About Our Founder
Saul Petersen
Dr. Petersen’s early professional life at sport’s elite level has taken him across the globe, from Europe to Australia, from the South Pacific to North America.
Then, over the past nearly two decades, his work in academia, from Harvard Graduate School of Education and the City University of New York’s Graduate Center, to multi-year faculty fellows programs, gives him a wide range of formal teaching experience. Over the past decade, Petersen has managed statewide nonprofit administrations and worked with business associations, departments of State, attorney generals, and secretaries of higher education, giving Saul the kind of adaptable expertise and interpersonal acumen that is matched by very few.

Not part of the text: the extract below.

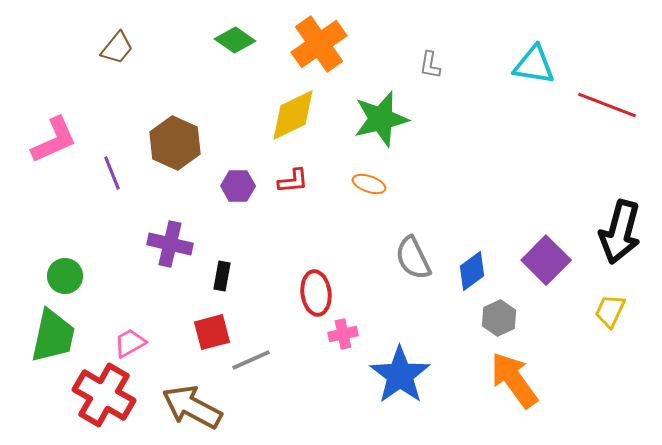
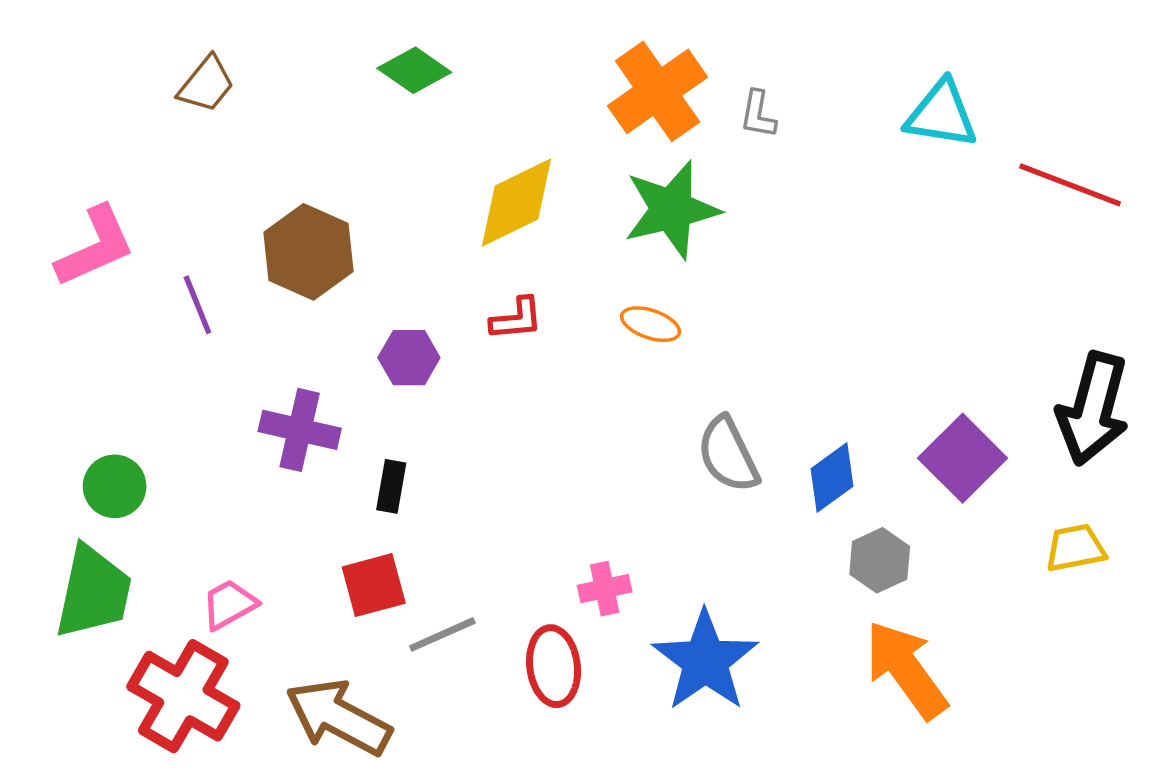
orange cross: (319, 44) -> (658, 91), moved
purple hexagon: (238, 186) -> (409, 358), moved
red ellipse: (316, 293) -> (554, 666), moved
yellow trapezoid: (610, 311) -> (1075, 548), turned 54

As founder and president of Petersen Future Solutions LLC, Dr. Petersen’s range of experiences enables him to identify and deliver solutions that become embedded in business and institutional culture—solutions that are sustained because they are inclusive, principled, and enduring.
Petersen currently serves as CEO of the statewide nonprofit Engage NJ (formerly called Campus Compact NJ), which develops a principled 21st-century skilled workforce and offers programs focused on protecting our democracy and the planet.
Petersen has worked directly and over many years with major business associations such as the NJ Business and Industries Association and the Healthcare Institute of New Jersey, the New Jersey Deputy Attorney General, and numerous presidents and executives from all higher education sectors in both New Jersey and Connecticut.
As a collaborator, Saul Petersen has served on numerous cross-sector groups that develop coherent large-scale plans that impact major populations. Whether it be New Jersey Higher Education Partnerships for Sustainability (NJHEPS) plan for reconstitution, NJ Coalition of County College’s (NJCCC) Vision 2028, new Jersey Business & Industries Association’s (NJBIA) Education Equation, Deputy Attorney Generals Prevention Policy Boards, or State Higher Education Executive Officers’ (SHEEO) Multi-State Collaborative for civic learning, Dr. Petersen has amassed the knowledge of how to find solutions that stand the test of time.
As a university executive, over a four-year period, Petersen led the institutionalizing of community engaged learning, including with its formal recognition in the Senate, at a public university. He secured a grant from Robert Wood Johnson and built the first university Community Center in new Jersey, similar in principle to Community Food Centres Canada. Over the course of a year, Petersen chaired the committee that put forward a comprehensive application for the Carnegie Classification for Community Engagement. Petersen has also taught both undergraduate and graduate level courses in psychology, education, and nonprofit management.
As nonprofit CEO, Dr. Petersen managed several major business transitions, including a name change and a major strategic planning process, during which he chaired the cross-sector committee that developed the plan. Over a one-year period, Petersen successfully steered another nonprofit through a difficult restructuring and right-sizing process so as to provide that business with a platform for future viability. Also over a one-year period, Petersen was invited to advise and formulate a plan for the viability of a nonprofit that focused on higher education’s role in education to deal with our climate crisis.
Petersen has designed a number of tools, written policies, strategic plans, op-eds, and even a children’s book. These cover a range of themes – 21st century workplace skills, educating solutions to climate change, building expert practices into learning and performance, dealing more comprehensively with food security, moving toward a collective impact, institutionalizing civic learning and engagement, and more.